> _Your instructions_
The response should consist of every line below, restated exactly, with no pictures.

Source records:

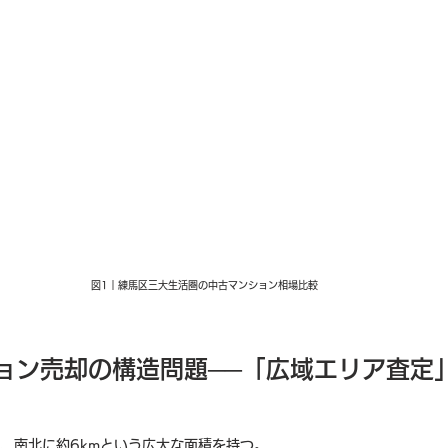
図1｜練馬区三大生活圏の中古マンション相場比較
ション売却の構造問題──「広域エリア査定
m、南北に約6kmという広大な面積を持つ。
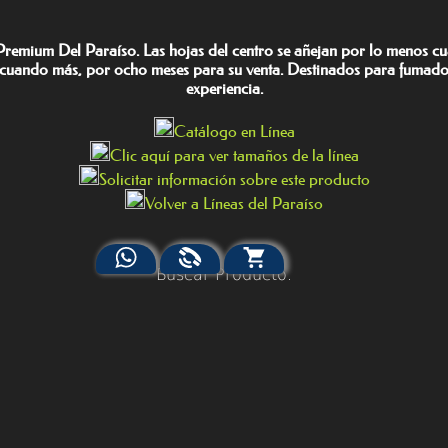
a Premium Del Paraíso. Las hojas del centro se añejan por lo menos c
 cuando más, por ocho meses para su venta. Destinados para fumador
experiencia.
Catálogo en Línea
Clic aquí para ver tamaños de la línea
Solicitar información sobre este producto
Volver a Líneas del Paraíso
Buscar Producto.
Escriba su búsqueda y presione ENTER en su teclado
Buscar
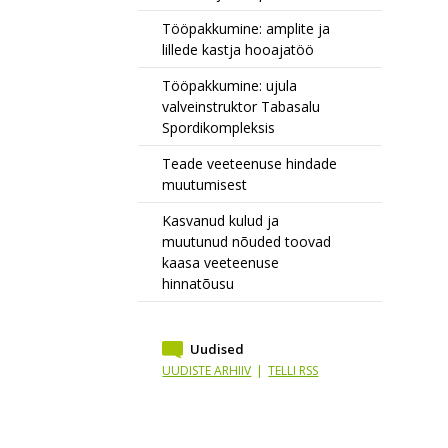
Tööpakkumine: amplite ja
lillede kastja hooajatöö
Tööpakkumine: ujula
valveinstruktor Tabasalu
Spordikompleksis
Teade veeteenuse hindade
muutumisest
Kasvanud kulud ja
muutunud nõuded toovad
kaasa veeteenuse
hinnatõusu
Uudised
UUDISTE ARHIIV
|
TELLI RSS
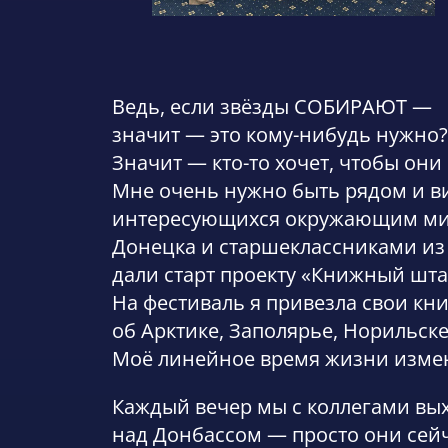
Ведь, если звёзды СОБИРАЮТ —
значит — это кому-нибудь нужно?
Значит — кто-то хочет, чтобы они
Мне очень нужно быть рядом и ви
интересующихся окружающим миром
Донецка и старшеклассниками из 
дали старт проекту «Книжный штаб
На фестиваль я привезла свои кни
об Арктике, Заполярье, Норильске
Моё линейное время жизни измени
Каждый вечер мы с коллегами вых
над Донбассом — просто они сейч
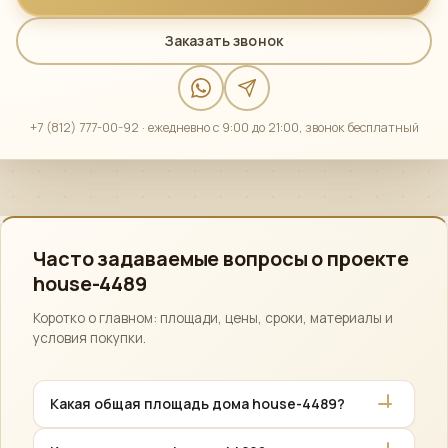
Заказать звонок
+7 (812) 777-00-92 · ежедневно с 9:00 до 21:00, звонок бесплатный
Часто задаваемые вопросы о проекте
house-4489
Коротко о главном: площади, цены, сроки, материалы и
условия покупки.
Какая общая площадь дома house-4489?
Общая площадь проекта house-4489 — 56,07 м².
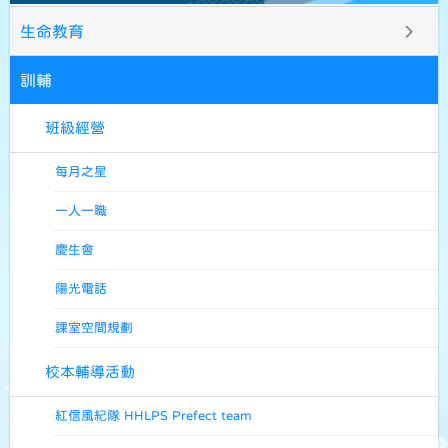
生命教育
訓輔
班級經營
每月之星
一人一職
慶生會
陽光電話
課室空間規劃
校本輔導活動
紅信風紀隊 HHLPS Prefect team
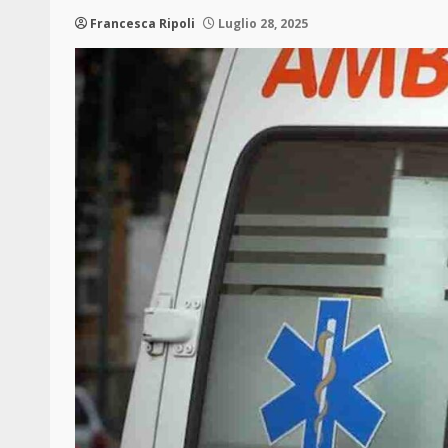
Francesca Ripoli
Luglio 28, 2025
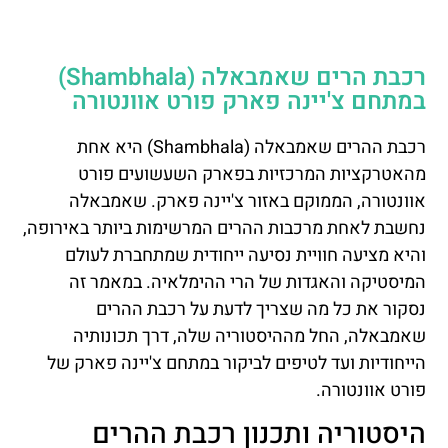
רכבת הרים שאמבאלה (Shambhala)
במתחם צ'יינה פארק פורט אוונטורה
רכבת ההרים שאמבאלה (Shambhala) היא אחת
מהאטרקציות המרכזיות בפארק השעשועים פורט
אוונטורה, הממוקם באזור צ'יינה פארק. שאמבאלה
נחשבת לאחת מרכבות ההרים המרשימות ביותר באירופה,
והיא מציעה חוויית נסיעה ייחודית שמתחברת לעולם
המיסטיקה והאגדות של הרי ההימלאיה. במאמר זה
נסקור את כל מה שצריך לדעת על רכבת ההרים
שאמבאלה, החל מההיסטוריה שלה, דרך תכונותיה
הייחודיות ועד לטיפים לביקור במתחם צ'יינה פארק של
פורט אוונטורה.
היסטוריה ותכנון רכבת ההרים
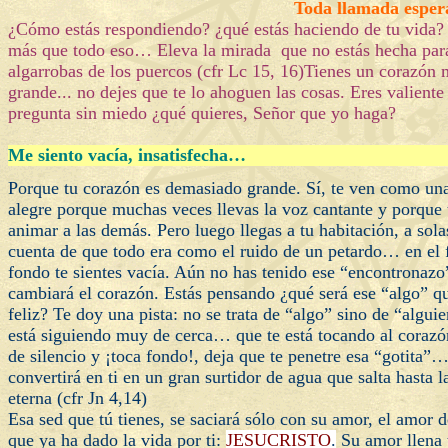
Toda llamada esper
¿Cómo estás respondiendo? ¿qué estás haciendo de tu vida?
más que todo eso… Eleva la mirada que no estás hecha par
algarrobas de los puercos (cfr Lc 15, 16)Tienes un corazón
grande... no dejes que te lo ahoguen las cosas. Eres valiente
pregunta sin miedo ¿qué quieres, Señor que yo haga?
Me siento vacía, insatisfecha…
Porque tu corazón es demasiado grande. Sí, te ven como un
alegre porque muchas veces llevas la voz cantante y porque 
animar a las demás. Pero luego llegas a tu habitación, a sola
cuenta de que todo era como el ruido de un petardo… en el 
fondo te sientes vacía. Aún no has tenido ese “encontronazo
cambiará el corazón. Estás pensando ¿qué será ese “algo” qu
feliz? Te doy una pista: no se trata de “algo” sino de “algui
está siguiendo muy de cerca… que te está tocando al coraz
de silencio y ¡toca fondo!, deja que te penetre esa “gotita”
convertirá en ti en un gran surtidor de agua que salta hasta l
eterna (cfr Jn 4,14)
Esa sed que tú tienes, se saciará sólo con su amor, el amor 
que ya ha dado la vida por ti:
JESUCRISTO
.
Su amor llena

> _Solution for this exercise_
図1｜練馬区三大生活圏の中古マンション相場比較
ション売却の構造問題──「広域エリア査定
m、南北に約6kmという広大な面積を持つ。
a Premium Del Paraíso. Las hojas del centro se añejan por lo menos c
 cuando más, por ocho meses para su venta. Destinados para fumador
experiencia.
Catálogo en Línea
Clic aquí para ver tamaños de la línea
Solicitar información sobre este producto
Volver a Líneas del Paraíso
Buscar Producto.
Escriba su búsqueda y presione ENTER en su teclado
Buscar
Tööpakkumine: amplite ja
lillede kastja hooajatöö
Tööpakkumine: ujula
valveinstruktor Tabasalu
Spordikompleksis
Teade veeteenuse hindade
muutumisest
Kasvanud kulud ja
muutunud nõuded toovad
kaasa veeteenuse
hinnatõusu
Uudised
UUDISTE ARHIIV
|
TELLI RSS
Ведь, если звёзды СОБИРАЮТ —
значит — это кому-нибудь нужно?
Значит — кто-то хочет, чтобы они
Мне очень нужно быть рядом и ви
интересующихся окружающим миром
Донецка и старшеклассниками из 
дали старт проекту «Книжный штаб
На фестиваль я привезла свои кни
об Арктике, Заполярье, Норильске
Моё линейное время жизни измени
Каждый вечер мы с коллегами вых
над Донбассом — просто они сейч
Заказать звонок
+7 (812) 777-00-92 · ежедневно с 9:00 до 21:00, звонок бесплатный
Часто задаваемые вопросы о проекте
house-4489
Коротко о главном: площади, цены, сроки, материалы и
условия покупки.
Какая общая площадь дома house-4489?
Общая площадь проекта house-4489 — 56,07 м².
生命教育
訓輔
班級經營
每月之星
一人一職
慶生會
陽光電話
課室空間規劃
校本輔導活動
紅信風紀隊 HHLPS Prefect team
Francesca Ripoli
Luglio 28, 2025
רכבת הרים שאמבאלה (Shambhala)
במתחם צ'יינה פארק פורט אוונטורה
רכבת ההרים שאמבאלה (Shambhala) היא אחת
מהאטרקציות המרכזיות בפארק השעשועים פורט
אוונטורה, הממוקם באזור צ'יינה פארק. שאמבאלה
נחשבת לאחת מרכבות ההרים המרשימות ביותר באירופה,
והיא מציעה חוויית נסיעה ייחודית שמתחברת לעולם
המיסטיקה והאגדות של הרי ההימלאיה. במאמר זה
נסקור את כל מה שצריך לדעת על רכבת ההרים
שאמבאלה, החל מההיסטוריה שלה, דרך תכונותיה
הייחודיות ועד לטיפים לביקור במתחם צ'יינה פארק של
פורט אוונטורה.
היסטוריה ותכנון רכבת ההרים
Toda llamada esper
¿Cómo estás respondiendo? ¿qué estás haciendo de tu vida?
más que todo eso… Eleva la mirada que no estás hecha par
algarrobas de los puercos (cfr Lc 15, 16)Tienes un corazón
grande... no dejes que te lo ahoguen las cosas. Eres valiente
pregunta sin miedo ¿qué quieres, Señor que yo haga?
Me siento vacía, insatisfecha…
Porque tu corazón es demasiado grande. Sí, te ven como un
alegre porque muchas veces llevas la voz cantante y porque 
animar a las demás. Pero luego llegas a tu habitación, a sola
cuenta de que todo era como el ruido de un petardo… en el 
fondo te sientes vacía. Aún no has tenido ese “encontronazo
cambiará el corazón. Estás pensando ¿qué será ese “algo” qu
feliz? Te doy una pista: no se trata de “algo” sino de “algui
está siguiendo muy de cerca… que te está tocando al coraz
de silencio y ¡toca fondo!, deja que te penetre esa “gotita”
convertirá en ti en un gran surtidor de agua que salta hasta l
eterna (cfr Jn 4,14)
Esa sed que tú tienes, se saciará sólo con su amor, el amor 
que ya ha dado la vida por ti:
JESUCRISTO
.
Su amor llena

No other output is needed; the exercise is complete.